Il a mis en garde contre le fait de sauter aux conclusions, mais a noté des incidents antérieurs où les Serbes ont vandalisé les sites juifs auraient été avec le soutien russe.
Attaques croissantes contre les musulmans
Abonnez-vous à notre newsletter et restez au courant des dernières nouvelles et mises à jour du monde musulman!
La France abrite la plus grande population musulmane d’Europe, estimée à plus de six millions. La haine anti-musulmane a fortement augmenté depuis que la guerre d’Israël contre Gaza a commencé en octobre 2023.
Les chiffres officiels montrent que les incidents anti-musulmans ont augmenté de 75% entre janvier et mai de cette année par rapport à 2024. Les attaques contre des individus ont triplé au cours de cette période, selon le ministère de l’Intérieur.

Le ministre de l’Intérieur, Bruno Retailleau, a condamné les dernières profanes, les appelant «scandaleuses» et «absolument inacceptables».
Il a ajouté: « Je veux que nos compatriotes musulmans puissent pratiquer leur foi en paix. »
Anne Hidalgo, le maire de Paris, a confirmé que la ville avait intenté une action en justice, dénonçant les «actes racistes».
Le président Macron a également rencontré des représentants de la communauté musulmane pour exprimer son soutien.
Chems-Eddine Hafiz, recteur de la Grande Mosquée de Paris, a décrit les incidents de tête de porc comme «une nouvelle étape triste dans la montée de la haine anti-musulmane». Il a exhorté la solidarité nationale à résister à l’escalade.
Bassirou Camara, qui dirige le groupe anti-discrimination Addam, a averti que la situation pourrait se détériorer davantage.

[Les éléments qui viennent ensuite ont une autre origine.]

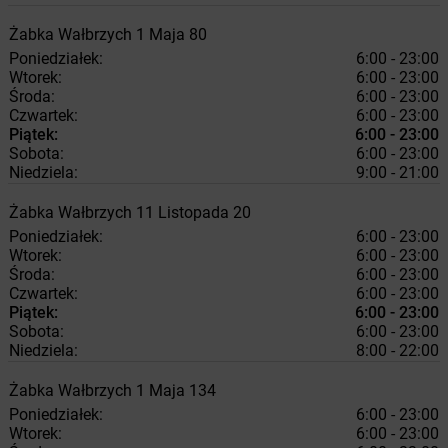
Żabka
Wałbrzych
1 Maja 80
Poniedziałek:
6:00 - 23:00
Wtorek:
6:00 - 23:00
Środa:
6:00 - 23:00
Czwartek:
6:00 - 23:00
Piątek:
6:00 - 23:00
Sobota:
6:00 - 23:00
Niedziela:
9:00 - 21:00
Żabka
Wałbrzych
11 Listopada 20
Poniedziałek:
6:00 - 23:00
Wtorek:
6:00 - 23:00
Środa:
6:00 - 23:00
Czwartek:
6:00 - 23:00
Piątek:
6:00 - 23:00
Sobota:
6:00 - 23:00
Niedziela:
8:00 - 22:00
Żabka
Wałbrzych
1 Maja 134
Poniedziałek:
6:00 - 23:00
Wtorek:
6:00 - 23:00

Il a déclaré aux médias français: « Nous levons l’alarme depuis des mois et nous ne sommes pas entendus. Quelle sera la prochaine étape? Jeter les têtes des porcs aux fidèles ou les attaquer physiquement? »
Un motif mortel
Les profanations surviennent des mois après qu’un meurtre islamophobe brutal a choqué les musulmans français.
En avril, un malien de 22 ans, Aboubakar Cissé, a été poignardé à mort à l’intérieur d’une mosquée de La Grand-Combe.
Cissé, un charpentier qui s’est également porté volontaire à la mosquée, était parti pour la prière tôt le matin lorsqu’il a été attaqué.

Le suspect, le ressortissant français de 21 ans, Olivier A, aurait filmé la souffrance de la victime tout en criant des insultes à Allah.
Les procureurs français disent que le tueur s’est enfui plus tard à travers la frontière avant de se rendre en Italie.
Le président Macron a déclaré qu’il n’y avait pas de place pour la haine religieuse dans la société française, tandis que le Premier ministre a dénoncé le meurtre comme un «crime islamophobe».
Cette marée montante de la haine laisse de nombreux musulmans peur. Des fidèles attaqués dans les mosquées aux profanes grotesques en dehors des maisons de culte, les musulmans français sont de plus en plus ciblés simplement pour leur foi.
Les dirigeants communautaires exigent une action urgente, insistant sur le fait que la condamnation verbale ne suffit plus.
Comme Hafiz l’a noté, ces attaques ne sont pas des incidents isolés mais qui font partie d’une trajectoire dangereuse d’islamophobie qui balaye l’Europe.